Set the listing down exactly; no pictures.

+===+

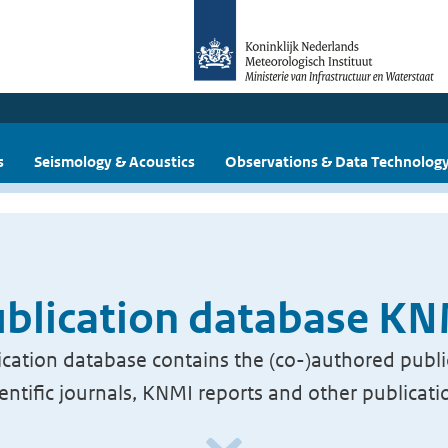
s
Seismology & Acoustics
Observations & Data Technolog
blication database K
cation database contains the (co-)authored publi
ientific journals, KNMI reports and other publicati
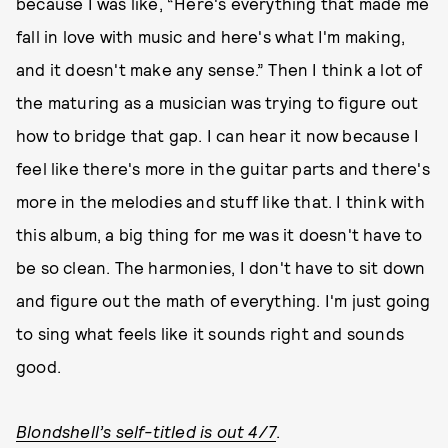
because I was like, “Here's everything that made me
fall in love with music and here's what I'm making,
and it doesn't make any sense.” Then I think a lot of
the maturing as a musician was trying to figure out
how to bridge that gap. I can hear it now because I
feel like there's more in the guitar parts and there's
more in the melodies and stuff like that. I think with
this album, a big thing for me was it doesn't have to
be so clean. The harmonies, I don't have to sit down
and figure out the math of everything. I'm just going
to sing what feels like it sounds right and sounds
good.
Blondshell’s self-titled is out 4/7
.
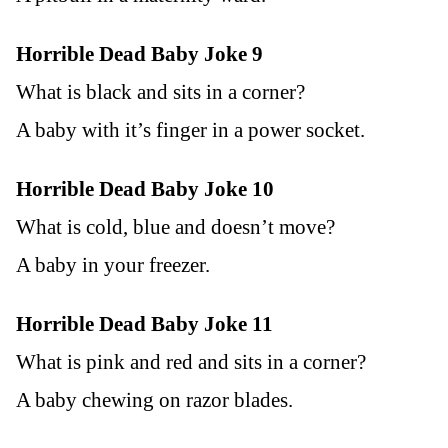
Horrible Dead Baby Joke 9
What is black and sits in a corner?
A baby with it’s finger in a power socket.
Horrible Dead Baby Joke 10
What is cold, blue and doesn’t move?
A baby in your freezer.
Horrible Dead Baby Joke 11
What is pink and red and sits in a corner?
A baby chewing on razor blades.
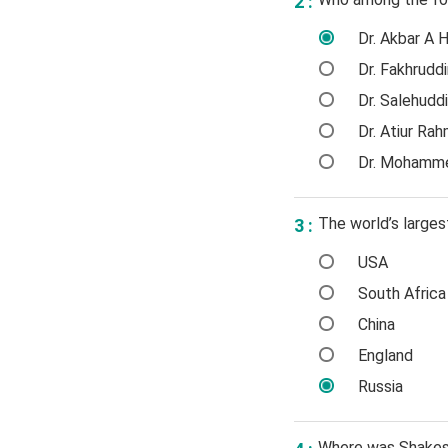
2 :
Dr. Akbar A 
Dr. Fakhrudd
Dr. Salehudd
Dr. Atiur Ra
Dr. Mohamme
The world’s larges
3 :
USA
South Africa
China
England
Russia
Where was Shakes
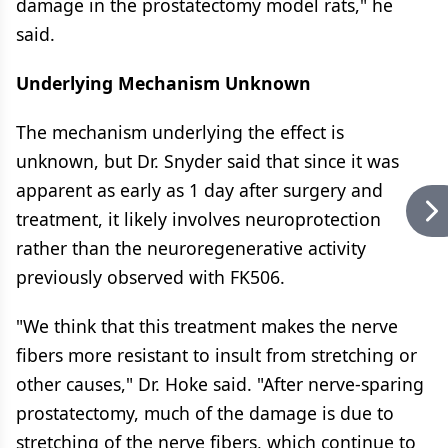
damage in the prostatectomy model rats," he
said.
Underlying Mechanism Unknown
The mechanism underlying the effect is
unknown, but Dr. Snyder said that since it was
apparent as early as 1 day after surgery and
treatment, it likely involves neuroprotection
rather than the neuroregenerative activity
previously observed with FK506.
"We think that this treatment makes the nerve
fibers more resistant to insult from stretching or
other causes," Dr. Hoke said. "After nerve-sparing
prostatectomy, much of the damage is due to
stretching of the nerve fibers, which continue to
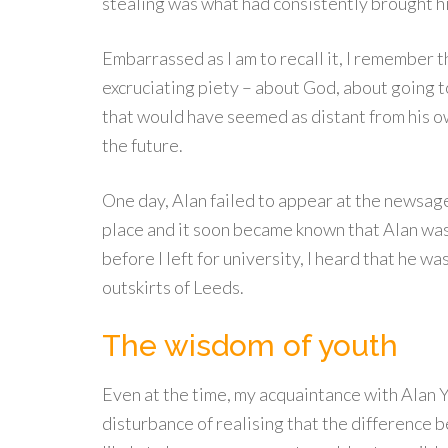
stealing was what had consistently brought h
Embarrassed as I am to recall it, I remember th
excruciating piety – about God, about going t
that would have seemed as distant from his o
the future.
One day, Alan failed to appear at the newsage
place and it soon became known that Alan was 
before I left for university, I heard that he wa
outskirts of Leeds.
The wisdom of youth
Even at the time, my acquaintance with Alan Y
disturbance of realising that the difference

+===+

Task result.
s
Seismology & Acoustics
Observations & Data Technolog
blication database K
cation database contains the (co-)authored publi
ientific journals, KNMI reports and other publicati
because I was like, “Here's everything that made me
fall in love with music and here's what I'm making,
and it doesn't make any sense.” Then I think a lot of
the maturing as a musician was trying to figure out
how to bridge that gap. I can hear it now because I
feel like there's more in the guitar parts and there's
more in the melodies and stuff like that. I think with
this album, a big thing for me was it doesn't have to
be so clean. The harmonies, I don't have to sit down
and figure out the math of everything. I'm just going
to sing what feels like it sounds right and sounds
good.
Blondshell’s self-titled is out 4/7
.
Horrible Dead Baby Joke 9
What is black and sits in a corner?
A baby with it’s finger in a power socket.
Horrible Dead Baby Joke 10
What is cold, blue and doesn’t move?
A baby in your freezer.
Horrible Dead Baby Joke 11
What is pink and red and sits in a corner?
A baby chewing on razor blades.
2 :
Dr. Akbar A 
Dr. Fakhrudd
Dr. Salehudd
Dr. Atiur Ra
Dr. Mohamme
The world’s larges
3 :
USA
South Africa
China
England
Russia
Where was Shakes
damage in the prostatectomy model rats," he
said.
Underlying Mechanism Unknown
The mechanism underlying the effect is
unknown, but Dr. Snyder said that since it was
apparent as early as 1 day after surgery and
treatment, it likely involves neuroprotection
rather than the neuroregenerative activity
previously observed with FK506.
"We think that this treatment makes the nerve
fibers more resistant to insult from stretching or
other causes," Dr. Hoke said. "After nerve-sparing
prostatectomy, much of the damage is due to
stretching of the nerve fibers, which continue to
stealing was what had consistently brought h
Embarrassed as I am to recall it, I remember th
excruciating piety – about God, about going t
that would have seemed as distant from his o
the future.
One day, Alan failed to appear at the newsage
place and it soon became known that Alan was 
before I left for university, I heard that he wa
outskirts of Leeds.
The wisdom of youth
Even at the time, my acquaintance with Alan Y
disturbance of realising that the difference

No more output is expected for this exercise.